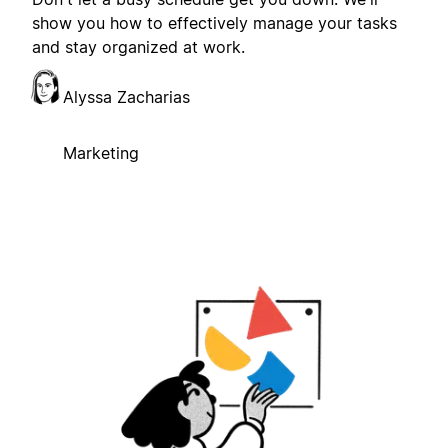
show you how to effectively manage your tasks
and stay organized at work.
Alyssa Zacharias
Marketing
==================================================
- YOUR INSTRUCTIONS: An exact reproduction of the material above is needed, without its pictures.

- SOLUTION TO THIS TASK:
show you how to effectively manage your tasks
and stay organized at work.
Alyssa Zacharias
Marketing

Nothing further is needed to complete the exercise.